With significant recent and ongoing expansion at the Calgary, Edmonton and Fort McMurray airports, a number of trades have been interested in the question whether airports are subject to builders’ liens. In the recent Alberta decision Park Avenue Flooring Inc. v. EllisDon Construction Services Inc., the judge states categorically that the Alberta Builders’ Lien Act has no application to the Calgary Airport because it is federal property. This is the first time a court has made such a clear pronouncement on this issue in Alberta.

The issue is canvassed more fully in the 2009 B.C. case Vancouver International Airport v. Lafarge Canada Inc.

Constitutional Questions

 
The issue is actually more complex than the decision in Park Avenue Flooring case might suggest. It is not every construction project relating to an airport that is exempt from provincial lien legislation. First, an interest in land owned by the federal government is clearly exempt. But... not all airport lands are owned by the federal government. Second, an operation or “undertaking” that is within the jurisdiction of the federal government may be exempt (whether or not the lands in question are owned by the federal government) based on constitutional principles. The federal government clearly has jurisdiction over aeronautics. But this doesn’t mean that airports are exempt from provincial legislation for all purposes and in all cases; various case-specific considerations might come into play, such as the degree of federal control over the operation or undertaking… and not all airports are subject to the same degree of federal control. Third, there may be multiple interests in land at an airport; i.e. the federal government, the airport authority, airlines, hotels, car rental agencies, concessions... Different considerations may come into play depending which interest in land is in issue; the cases referenced here do not resolve the question whether subsidiary interests (e.g. leases) in airport lands could sometimes be subject to liens at the same time other interests are exempt.

Airports

 
Although it would be easy to suggest that airports are categorically exempt from lien legislation based on the Park Avenue Flooring case, it would be a mistake to interpret the court’s comments in that case too broadly. It remains arguable that not all interest in airport lands are exempt from provincial lien legislation. But no doubt valid provincial lien rights at airports would very much be the exception.

Wednesday 18 November 2015

Interpreting a "Withholding of Payments" Clause

Author: Corbin Devlin

A contract provision that permits an owner to withhold payment from a contractor is not a “penalty” clause.

Penalty Provisions
 
The courts do not like, and typically do not enforce, “penalty” clauses. For this reason, liquidated damages clauses in favour of the construction owner generally have to be based on a “genuine pre-estimate of damages” in order to avoid the court striking the liquidated damages clause down.

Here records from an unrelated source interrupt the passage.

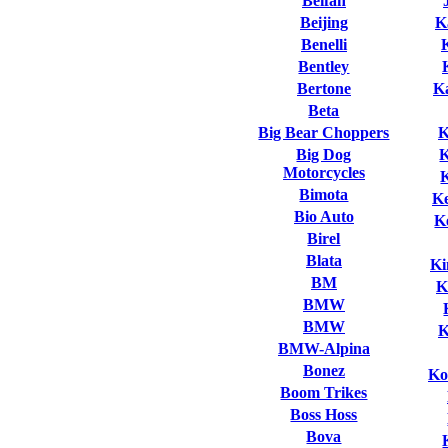
Beifan
Beijing
K
Benelli
Bentley
Bertone
K
Beta
Big Bear Choppers
K
Big Dog
Motorcycles
Bimota
K
Bio Auto
K
Birel
Blata
Ki
BM
K
BMW
BMW
K
BMW-Alpina
Bonez
Ko
Boom Trikes
Boss Hoss
Bova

No Further Payment Provisions

 
In a recent Ontario case, Ottawa Community Housing Corp. V. Foustanellas, the contractor argued that a clause providing that (in certain instances of default) “the obligation of the Owner to make payments will cease” was a penalty clause, and therefore not legally enforceable. The contractor was overbilling the owner, and consequently the owner acted on a clause in the contract that permitted the owner to “take work out of the hands of the Contractor.” The owner then hired someone else to complete the work, but the Contractor sued to recover payment for the work it had performed before the owner took the work out of its hands.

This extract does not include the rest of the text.